Senior Tories are accusing left-wing youngsters of breaking the law during the general election, with claims they cast their vote twice.
The government has signaled it will be reviewing electoral rules amid reports of students boasting on social media about casting their vote twice – once in their home constituency and again in their university town.
Under the current system, people are allowed to register to vote in two different places, but it is a criminal offence to vote twice.
The Tories suffered a blow in the general election, losing their 17-seat working majority, forcing leader Theresa May to sign a deal with Northern Ireland’s Democratic Unionist Party (DUP) to help prop up a minority administration.
It is thought that an unusually high turnout among young voters gave May’s Labour opponents a significant boost. Now senior Tories are suggesting Labour benefitted from voter fraud.
Former Tory leadership contender Andrea Leadsom told MPs there is a need to investigate any potential abuse of the democratic system.

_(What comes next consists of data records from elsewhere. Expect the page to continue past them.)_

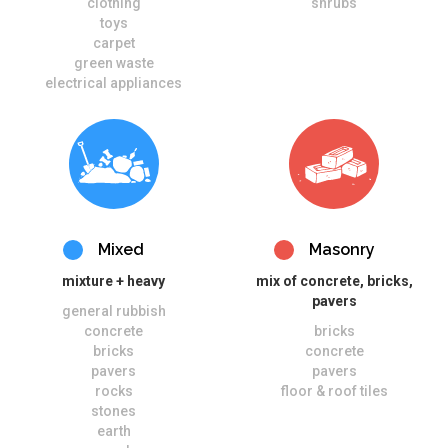
clothing
shrubs
toys
carpet
green waste
electrical appliances
Mixed
Masonry
mixture + heavy
mix of concrete, bricks,
pavers
general rubbish
concrete
bricks
bricks
concrete
pavers
pavers
rocks
floor & roof tiles
stones
earth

Leadsom was responding to Wellingborough MP Peter Bone, who claimed left-leaning students had announced on social media they had voted twice in the June 8 election.

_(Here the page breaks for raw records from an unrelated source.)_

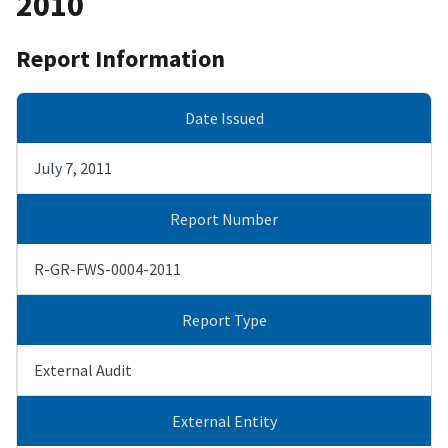
2010
Report Information
Date Issued
July 7, 2011
Report Number
R-GR-FWS-0004-2011
Report Type
External Audit
External Entity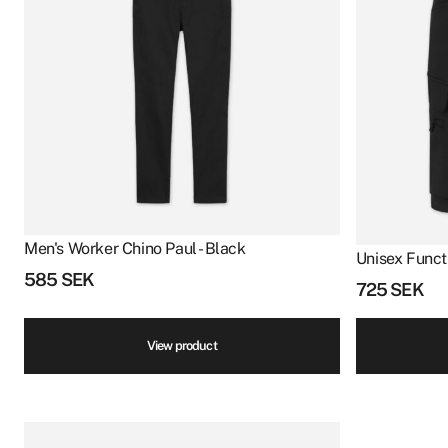
Men's Worker Chino Paul - Black
Unisex Funct
585
SEK
725
SEK
View product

“It has been brought to my attention that people can be registered to vote in a general election in two places.
“I am registered in London and in my constituency,” Bone said, according to the Daily Express.
“However, a number of students are bragging on social media that they voted not only where they live, but where they go to university. That is an abuse, so could we have a statement from the Cabinet Office on that matter next week?”
Bone also said an investigation is needed to verify whether groups such as Momentum, a grassroots Labour campaign, could be behind students’ double voting.
Responding to Bone, Leadsom said: “We must get to the bottom of people deliberately voting twice, which I understand is illegal.
“We need to investigate that and ensure that parliamentary democracy, for which this country has been famous—this is indeed the mother of all Parliaments—upholds the rights of one person and one vote.”
The accusation against young voters, however, was first raised by former UKIP leader Nigel Farage.
In an interview with US media, Farage said voters had been so attracted by Labour’s “Marxist” policies that they voted for its leader twice.
Farage said the reason why so many people are flocking to Labour is that they are yet to understand the implications of Marxism. He claimed they had been lured by Jeremy Corbyn’s socialist promises, such as the scrapping of university tuition fees.
“Marxism is very appealing if you’ve never been exposed to it before or seen what history has done with it,” said Farage.
“Corbyn went around saying to our students ‘look, I will wipe away all your tuition fees, I will promise you a land where there’ll be money for this, and money for that, and it’ll all be absolutely lovely’ and young people were very attracted by it.”